Y/N always has to hold in a sarcastic laugh when someone calls Sherlock Holmes 'private'. 'You try flat sharing with him,' she'd say, finding their obvious surprise amusing. He often walks around in nothing but a bedsheet (and Y/N was pretty sure the bedsheet was only there to avoid sexual harassment lawsuits), he says whatever's on his mind without thinking it through first, and he doesn't give a toss about anyone's opinion of him.
Not to mention: he responds to simple kindness like a flower does to the sun. All you needed to do to get Sherlock to talk your ear off about his latest interest was offer him an ear to talk off.

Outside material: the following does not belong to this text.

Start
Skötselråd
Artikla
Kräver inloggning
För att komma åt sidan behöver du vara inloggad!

When he and Y/N had met, he had the hesitancy of someone that had been pushed away many times before, been left many times before, and he clearly didn't want Y/N to become one of those times. He'd tentatively contributed to their conversation, shyly dropping pieces of information about himself for her to pick up. If she wanted to. Y/N had picked them up, because obviously, and he'd not shut up since.
No longer did he 'drop pieces' of information, no, now he (metaphorically, of course) eagerly pushed bundles of his thoughts, feelings, interests, into Y/N's arms excitedly, almost bowling her over with his undiluted, pure Sherlock-isms.
And she loved it.
She was the first person that came to mind when he had news to share. She was the one he'd complain to if something was irking him. She was the one he'd ramble at until he himself wasn't even sure the things he was uttering were making sense. And there Y/N would always be. Accepted anything he wanted to talk about with open arms, finding everything he had to say fascinating, riveting, brilliant. There she'd always be, loving the joy that lit up his eyes every time he realised she wanted to listen---that someone wanted to listen.

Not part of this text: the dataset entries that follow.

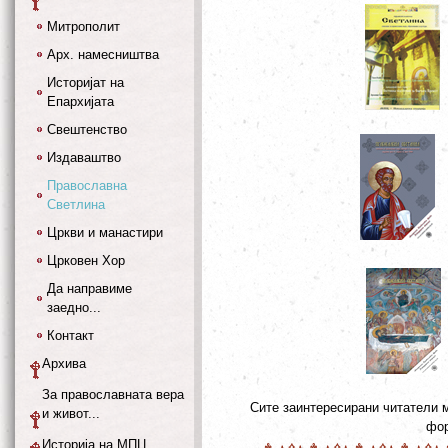
Митрополит
Арх. намесништва
Историјат на
Епархијата
Свештенство
Издаваштво
Православна
Светлина
Цркви и манастири
Црковен Хор
Да направиме
заедно...
Контакт
Архива
За православната вера
Сите заинтересирани читатели 
и живот...
фор
Историја на МПЦ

But today he'd been...normal. Too normal. No gunshots, no explosions, no fire alarms, no rants at the television, no odd conversations, no inside jokes, no anything.
If she hadn't have come down to dinner would he have even called her to the table? Or would he have eaten his own and left hers in the microwave for her to find later?

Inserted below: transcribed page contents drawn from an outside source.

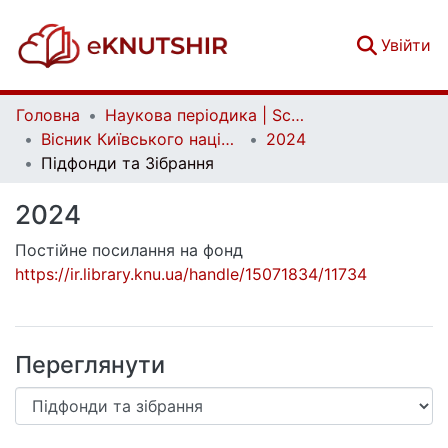
(c
Увійти
Головна
Наукова періодика | Scientific periodicals
Вісник Київського національного університету імені Тараса Шевченка. Економіка | Bulletin of Taras Shevchenko National University of Kyiv. Economics
2024
Підфонди та Зібрання
2024
Постійне посилання на фонд
https://ir.library.knu.ua/handle/15071834/11734
Переглянути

'It's only been a day,' Y/N mentally asserted herself. 'One day of strange behaviour doesn't mean anything.'Â "You've been very quiet. I havn't seen you since we got home." She gave him a smile, hoping it made it seem like just a passing remark, a conversation starter.
Sounding unexpectedly curt: "Maybe that's because you holed yourself up in your room all day."
Y/N didn't know what to say to that. She almost opened her mouth to answer indignantly: 'well that never usually stops you', because it's true, it doesn't. They've spent many hours reading, watching films, or just talking together in one of their bedrooms because the other was bored and had seeked them out like a dog nudging a tennis ball into its owner's lap.
They stood in silence, slowly working their way through Sherlock's pile of socks. Despite each pair having characteristics that earned them a place in their assigned compartment, those charicteristics were extremely subtle. Every single one looked the same to the untrained eye; they were all black, or grey, or so grey they appeared black.
Y/N had started to chew her lip three sock pairs ago. She couldn't help but wonder...why hadn't Sherlock dragged her downstairs at some point today to show her how pretty Digestive crumbs looked under his microscope? Why hadn't she heard the sound of his masterful use of the violin drifting up the stairs? How can he just stand there sorting socks with someone he'd just had the most amazing night of his life with?
Had it been the most amazing night of his life? Her stomach clenched uncomfortably. Keeping her eyes fixed on the two socks she was trying to tell apart, Y/N said quietly:
"I just realised...I never asked you if you enjoyed it." She doesn't need to specify what she's talking about because it's obvious he knows; his shoulders tensing, the way he faltered slightly, like a computer generated image glitching, had given it away.
The fact that he clearly hadn't forgotten that they'd slept together is a good sign, Y/N decided. Boldly, she continued, because she had to know: "So...did you? Enjoy it?"